Real-life gambling is now possible, and often encouraged, through games. More indirectly, players are invited to unlock paid-for add-ons, or to invest in in-game currency that enhances their experience – while giving games publishers the chance to continue to make money even after a person has made their initial purchase. There’s no need to sell a game millions of times, if it can be sold thousands of times, but open up the possibility of further in-game purchases down the line.
There has always been one particular kind of game targeted at children that has always been a kind of gamble: collectible card games. Similar collectible fads included Pogs and Tazos. These games primarily revolved around purchasing random packs (or crisps and cereals for Tazos) in which you hope to get what you need and will trade away any spares. This is taken to more of an extreme with trading card games such as Magic: The Gathering and Yu-Gi-Oh! as you will want powerful cards that you can use in your deck or trade away for a higher value, while disregarding any underpowered cards, maybe trashing them completely.
Blind bags and boxes are everywhere these days and work similar to collectible cards, as you will get a random figurine, key rings, etc, and hope you get the one you want. If you have a spare you could trade or sell it. Services such as Lootcrate take this a step further giving you various random items each month. Many game the system – selling rare and sought-after cards and toys for an increased price online.

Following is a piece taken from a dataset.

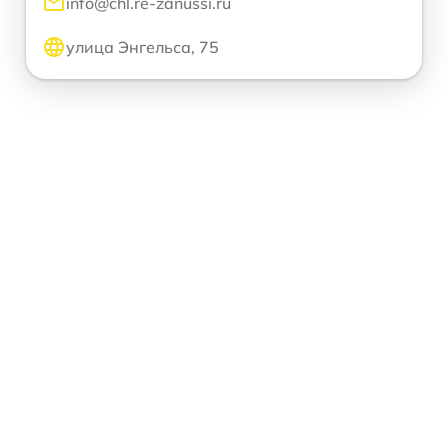
info@chl.re-zanussi.ru
улица Энгельса, 75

It seems the new levels of gambling and risk-taking owe a lot to these collectible games of old. Dozens of games in recent memory have allowed players to purchase packs and boxes in order to unlock new items. Overwatch, for example, allows players to unlock loot boxes by playing the game, which will contain random items, costumes and the like for their characters. There’s no guarantee of getting something you want and getting a duplicate is likely (though these will be converted into a small amount of in-game currency). There are items that are rarer than others and they may only be available for brief periods, so you need more boxes and you can buy them with real money.
You can purchase bundles of loot boxes for certain amounts and hope you get something you want, meaning you could easily spend hundreds of pounds and still not get anything you want. You can purchase specific unlockables with in-game currency, but it can take a while to amass enough to buy a single item, let alone multiple. This is even more problematic in things such as FIFA, as the players you unlock for FIFA 17 Ultimate Team are better than others and you need a strong squad to compete, so you have to spend more to get what you need and pay to win.

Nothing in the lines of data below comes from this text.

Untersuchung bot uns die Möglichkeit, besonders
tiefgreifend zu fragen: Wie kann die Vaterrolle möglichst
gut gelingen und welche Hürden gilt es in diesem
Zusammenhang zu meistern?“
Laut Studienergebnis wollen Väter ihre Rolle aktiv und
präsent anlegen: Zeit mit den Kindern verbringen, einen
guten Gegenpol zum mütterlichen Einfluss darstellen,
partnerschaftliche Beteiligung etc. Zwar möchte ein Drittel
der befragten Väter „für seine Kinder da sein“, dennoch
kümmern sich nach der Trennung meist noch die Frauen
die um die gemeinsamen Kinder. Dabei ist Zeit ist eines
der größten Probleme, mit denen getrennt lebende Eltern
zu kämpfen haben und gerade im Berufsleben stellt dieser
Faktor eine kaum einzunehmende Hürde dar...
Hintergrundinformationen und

The sly push for gambling in games has surprisingly been very popular – perhaps even addictive. But is it any wonder, when the childhood games we once played casually steered us in this direction? It can certainly add extra excitement, replay value, rewards and content to a game, but can also be an easy way of developers to take money from their consumers. However you feel about random items, trading card games and blind bags, if they make money, they’ll be around forever – and it seems they’re here to stay in our video games, too.